In one recent study, it was found that 40% of all contributions to political campaigns in 2012 came from one hundredth percent of American families. This figure well reflects the existence of a new economic elite that is becoming increasingly aware of their influence in politics. This is not to mention the growing indifference of other segments of the population, which is less interested in political participation.
Finally, the decline of alternative centers of power such as trade unions, undoubtedly contributes to the rise of cynicism and indifference.
All this inevitably undermines the American democratic system. (In such circumstances it is not surprising that the U.S. Supreme court began consideration of a maximum allowable contributions to political campaigns).
As a result, in the U.S. sparked unprecedented debate over the causes of the new inequality and its consequences at the political level.
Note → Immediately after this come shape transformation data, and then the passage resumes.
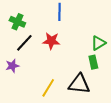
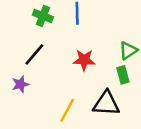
green cross: (17, 22) -> (43, 16), moved
red star: (51, 41) -> (84, 60), moved

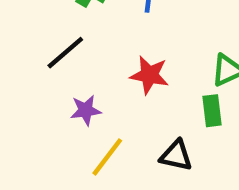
purple star: (20, 84) -> (86, 110), moved
black triangle: (106, 104) -> (176, 156), size x0.7

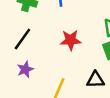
purple star: (86, 110) -> (25, 69), moved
Are professionals like George packer (George Packer) and Tyler Cowen (Tyler Cowen) enthusiastically discussing the blurring of the foundations of the social contract. In the new book by economist Andrew Deaton (Andrew Deaton) "the Great escape" (The Great Escape) contains the memorable phrase of the lawyer Louis Brandeis (Louis Brandeis): "If democracy become a plutocracy, the poor become powerless".
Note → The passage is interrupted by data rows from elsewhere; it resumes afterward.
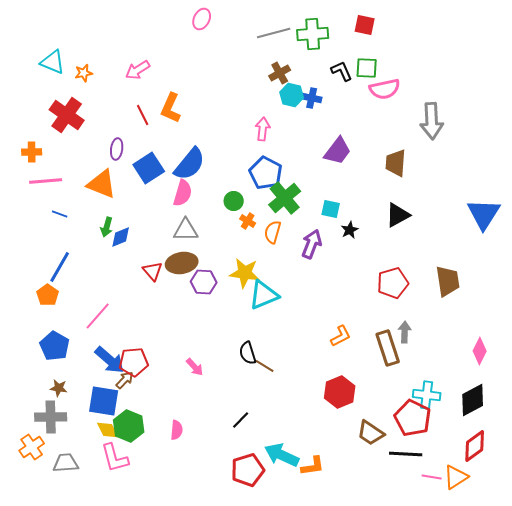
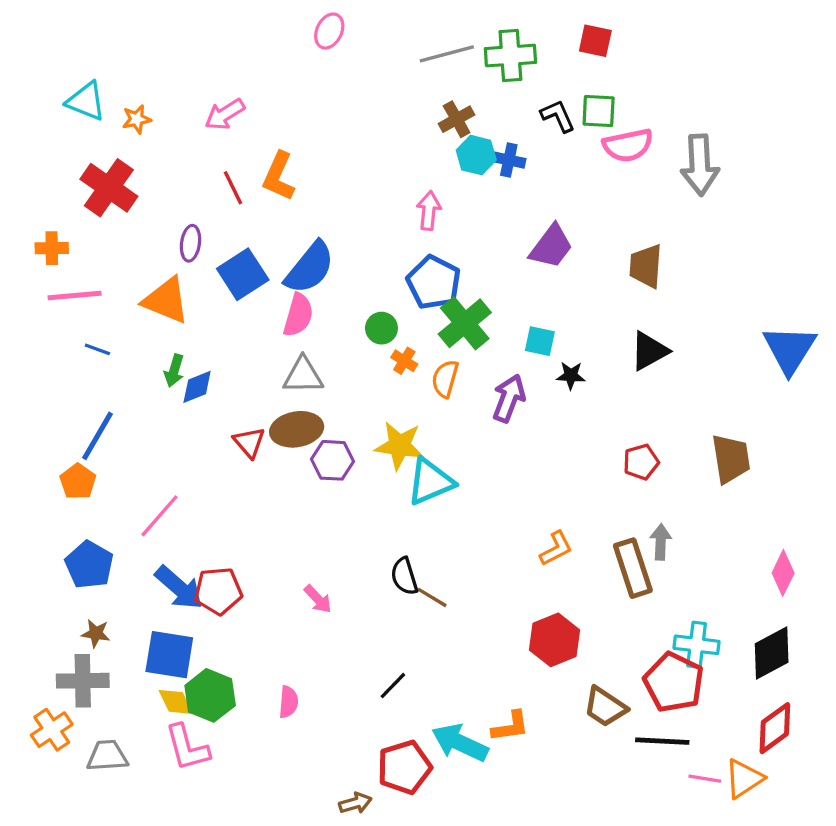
gray arrow: (432, 121) -> (700, 165), moved
black star: (350, 230) -> (571, 375), turned 30
red pentagon: (393, 283) -> (641, 462), size x0.7
brown arrow: (125, 380) -> (355, 803), moved, turned 30
orange L-shape: (313, 466) -> (510, 726), moved

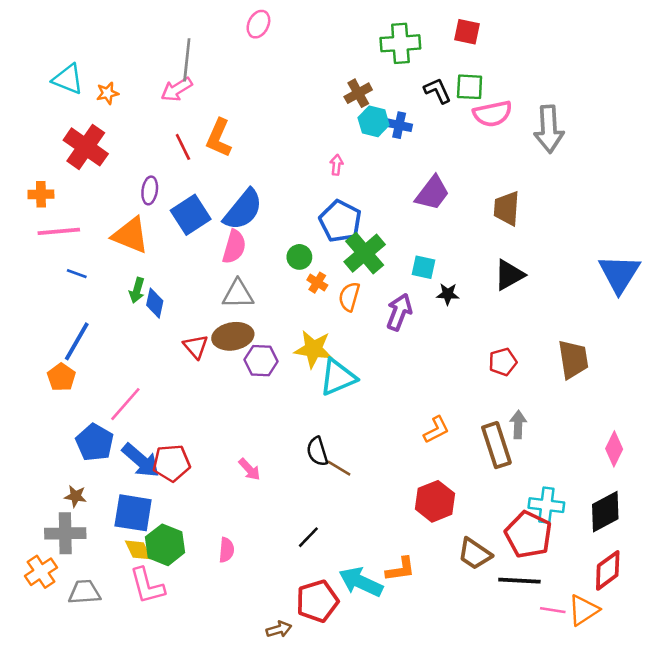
gray line: (447, 54) -> (187, 60), moved, turned -69
pink arrow: (429, 211) -> (336, 165), size x0.7
blue diamond: (197, 387) -> (155, 303), turned -56
blue pentagon: (89, 565) -> (95, 442), moved

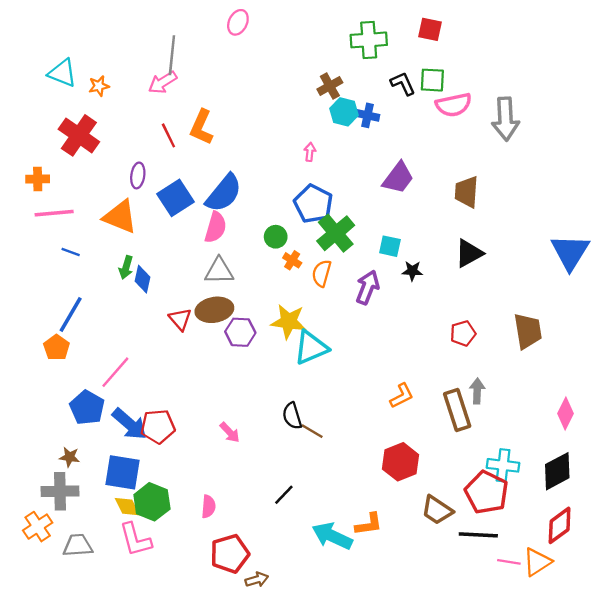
red pentagon: (317, 601) -> (230, 554), moved

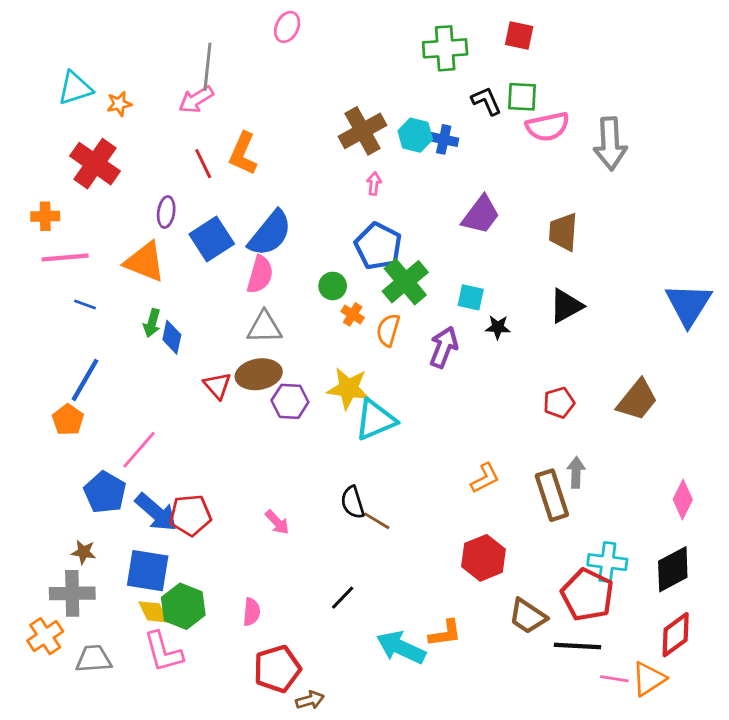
cyan triangle: (62, 73) -> (75, 88), turned -40
brown cross: (330, 86) -> (363, 131), moved, size x1.5
brown trapezoid: (528, 331) -> (637, 400), turned 48

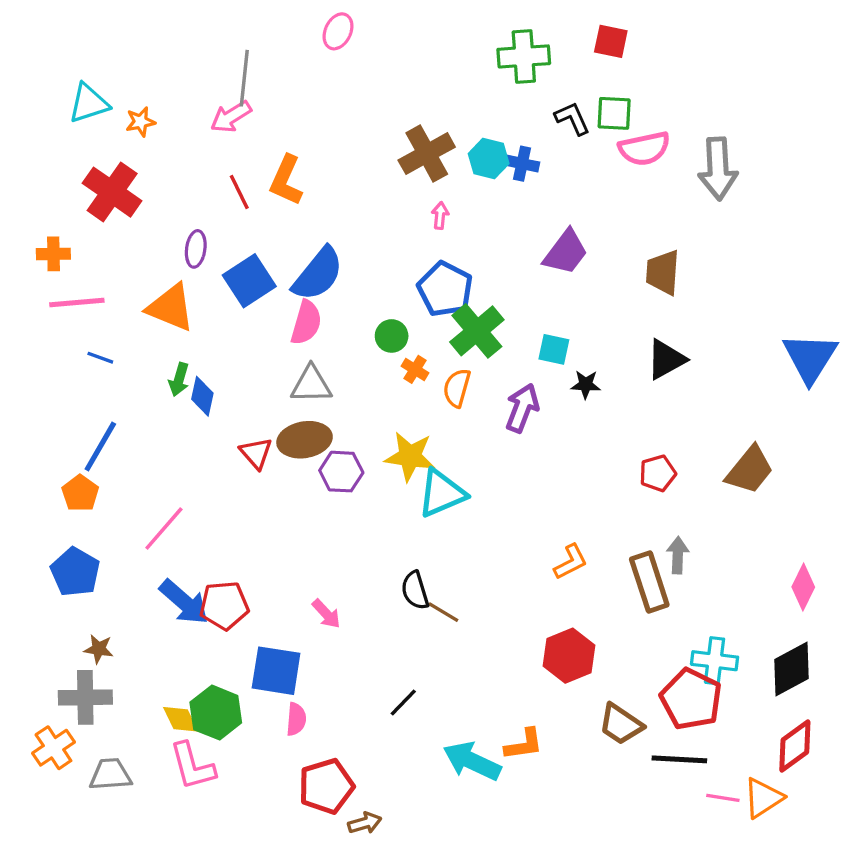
blue pentagon: (105, 492) -> (75, 572), moved
blue square: (148, 571) -> (276, 671), moved

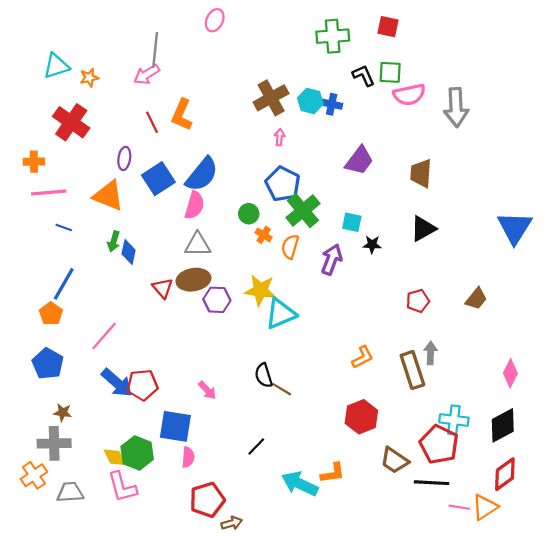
brown trapezoid: (750, 470) -> (476, 299), size x0.7

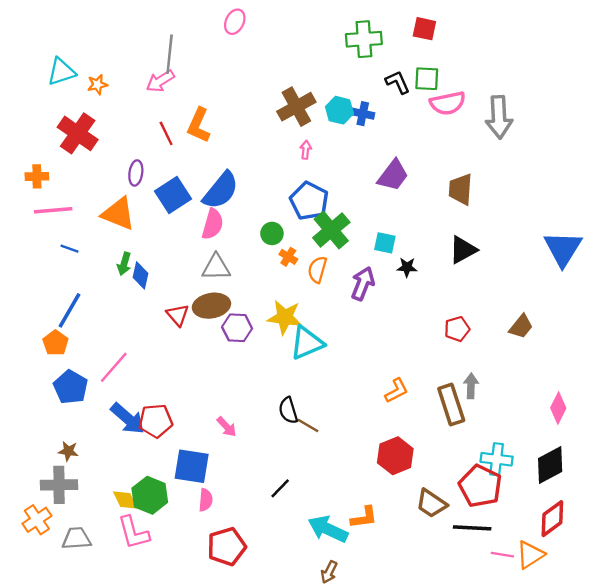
blue pentagon: (48, 364) -> (71, 387), moved
brown arrow: (232, 523) -> (329, 572), moved, turned 132

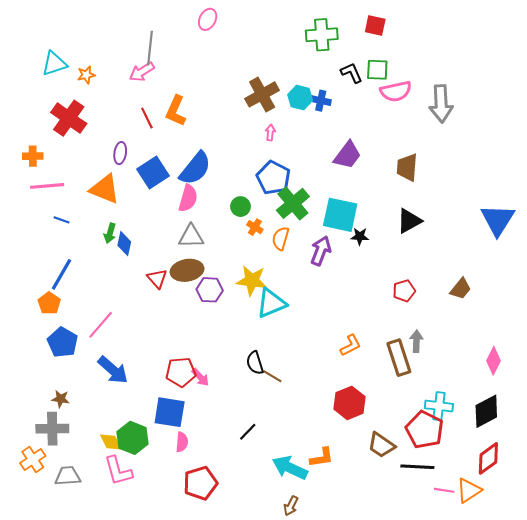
cyan square: (385, 243) -> (340, 215), size x1.8
red pentagon: (156, 421) -> (181, 372), moved

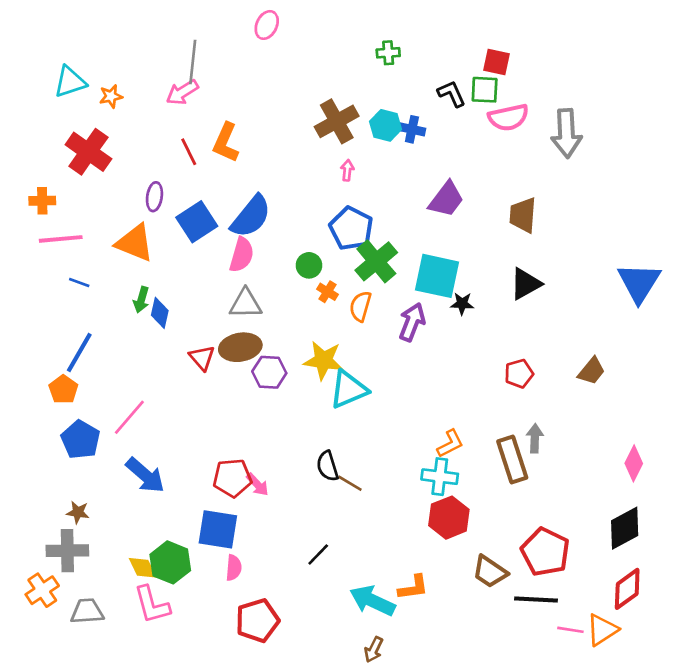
red square: (375, 26) -> (496, 62), moved
green cross: (322, 35) -> (388, 53), moved, size x0.6
cyan cross: (439, 406) -> (440, 477), moved

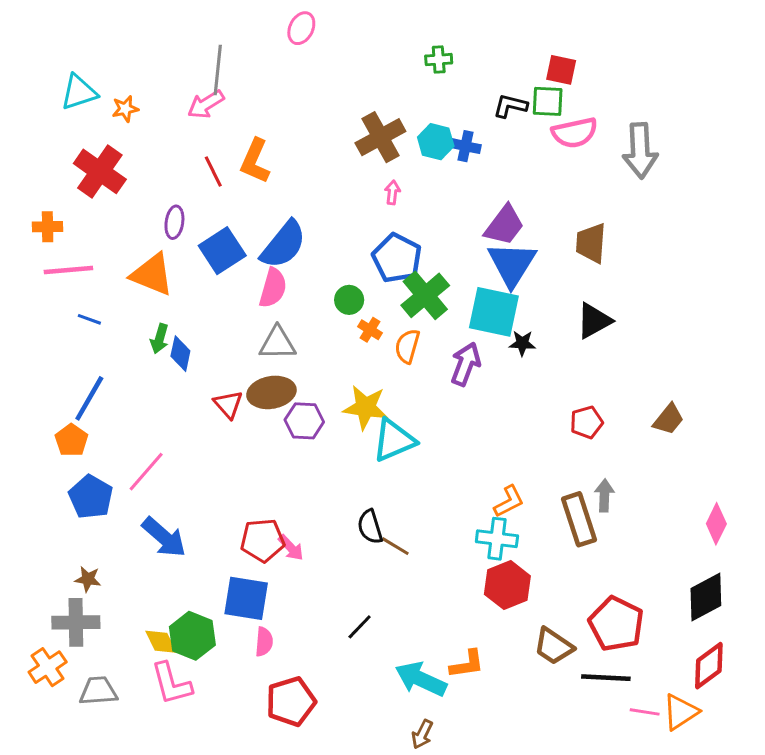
black L-shape: (452, 94) -> (510, 106), turned -52
blue triangle: (639, 283) -> (512, 264), moved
But who is able to reverse the tendency? Some are set extremely skeptical (Cowan, for example, believes that current inequality is largely due to technological progress). Others believe that we will be able to deal with the movement of society to power with the help of a few rules that will limit the field of play (primarily in education, infrastructure and health).
Measures to limit the influence of money on politics too would be not superfluous (assuming that we can create the ones that will really work). If you still believe in the superiority of the market, the package of measures could include those which would serve for the development of truly fair competition, and not the prosperity of the large enterprises that succeed only through connections in politics.
Of course, this does not mean that we need to break with capitalism. As noted by many economists, globalization has achieved relative prosperity to many people who previously did not dare anything of the kind even dream of. (Recall, for example, about the Chinese peasants who can now afford to eat three times a day — in the past it seemed like something incredible).
Over the past half century the General state of the economy and development indicators improved significantly. Be that as it may, this does not mean that we don't need to try to make an incredible income elite ultimately did not deprive the civil rights of all the others. Because otherwise we are waiting for a very bleak future.
But will the rich people to just give up they have gained power? Because although the movement "Capture wall street" and lashed out at 1% of the richest with unprecedented fervor and passion, his political impact was almost zero.
More than ever, we need new political movement that could unite the citizens and to find the right answer to the increasingly pronounced concentration of influence and power in the hands of a handful of people. In addition, it is possible that some of the most enlightened plutocrats can offer their ideas about how to return power to the majority. Where is bill gates when you need him?